Somehow I missed seeing Shutter Island in theaters, where it must have been all the more exciting to experience. Leonardo DiCaprio plays a marshal who journeys, by ferry, to a foreboding island off the New England coast, called Shutter Island. On it is an ominous facility that functions as a lunatic asylum, run by the calm, collected, and creepy Dr. Cawley (played with stiff, serene menace by Ben Kingsley). DiCaprio, along with his partner (Mark Ruffalo), has come to help locate an escaped patient. The people on Shutter Island are totally deranged, so it's a dangerous situation. Director Martin Scorsese is intent on keeping you on edge from start to finish. However, I found myself almost completely relaxed. I enjoyed the plot and how it unraveled, and there were suspenseful moments, but there wasn't the unbearable tension and anticipation you might expect from a movie like this. At least, I didn't feel it.
Perhaps it's because from the word go I was expecting some kind of bizarre, shocking plot twist. We've--audiences--been conditioned to expect such things. I think modern audiences can look back to The Sixth Sense as the moment we were so embarrassingly (or pleasurably?) fooled by a movie. Of course, it's been done dozens of times before, but in recent movie memory that is the movie that stands out for sheer tom-foolery. Hitchcock did it with Psycho. More recently than that, Jonathan Demme did it at the end of The Silence of the Lambs.
Audiences these days seem to fancy themselves uber-sophisticated when it comes to figuring thrillers out before they reveal themselves to us, yet desperately in need of the kind of movie that takes us along for the ride and completely dupes us. Thrillers, in that sense, deliver the most visceral and exciting experience that we get from movies. We love stories because we love watching them unfold, and the suspense makes the work of an audience member akin to the work of a detective, fetching clues and trying to make guesses about the outcomes, the motivations, and the mysteries, of movies. This must offer at least a partial explanation for how well horror movies--even dumb ones--do at the box office.

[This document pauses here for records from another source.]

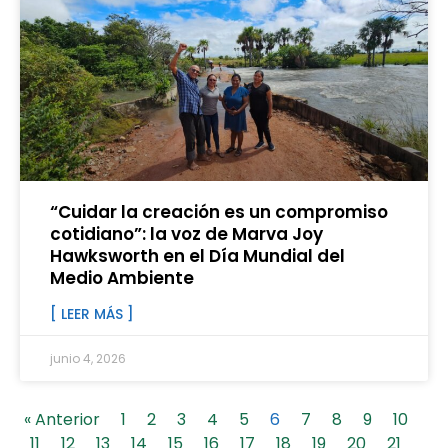
“Cuidar la creación es un compromiso
cotidiano”: la voz de Marva Joy
Hawksworth en el Día Mundial del
Medio Ambiente
[ LEER MÁS ]
junio 4, 2026
« Anterior
1
2
3
4
5
6
7
8
9
10
11
12
13
14
15
16
17
18
19
20
21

A thriller is almost a sure thing as far as making money is concerned, especially if you can get Leonardo DiCaprio to star and Martin Scorsese to direct. Scorsese piles on the atmosphere here, and yet the movie has stark, rich colors to it, colors you don't typically find in a dark and eerie suspense yarn. He goes against that film noir dark-alley quality. Even the scenes in usually dimly lit places are disturbingly well-lit. DiCaprio lights a match that might as well be a spotlight. It never seems to burn out, either.
The opening shot looks obviously computer-generated, though, and that's one of the things modern movies struggle to fight. Filmmakers may save a lot of money to construct the scene virtually, but there's often a phoniness to the scene that floats to the surface, and you wonder how the actors can really trick themselves into believing they're on a real boat and a real ocean. But, for all that, the opening shot also retains a noirish quality, thanks mainly to the costumes. DiCaprio and Ruffalo wearing their hats and their trenchcoats look like two separate Dana Andrews in Laura. They're bound and determined to figure out the mystery that confronts them, but then the movie takes on a sort of Key Largo turn: a magnificent storm disarms the asylum's security system and the inmates start wandering about. All of them are homicidal maniacs (or very close), we're told.
If Shutter Island doesn't blow anyone out of the water, at least it's refreshing to see Scorsese making a movie that's just out to entertain you. He's not trying to do something important and Oscar-worthy like that awful mess The Aviator, or even The Departed, which finally got him what many considered a long-overdue Academy Award. The movie is a hallucinatory mess of a good time, nowhere near as bloated as the misfired Christopher Nolan movie Inception. It's just a crackling, old-fashioned thriller. From the novel by Dennis Lehane. The supporting cast is appropriately nightmarish: Max Von Sydow, Michelle Williams, Emily Mortimer, Patricia Clarkson, Jackie Earle Haley, and John Carroll Lynch.